=== About this exercise ===
Leave the images aside and repeat the whole listing exactly.
(Given information Opens)
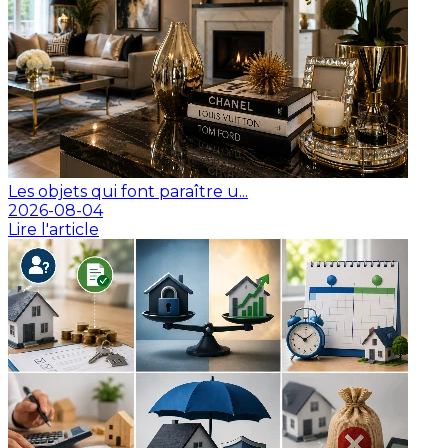
Les objets qui font paraître u...
2026-08-04
Lire l'article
(Given information Closes)
=== Task output ===
Les objets qui font paraître u...
2026-08-04
Lire l'article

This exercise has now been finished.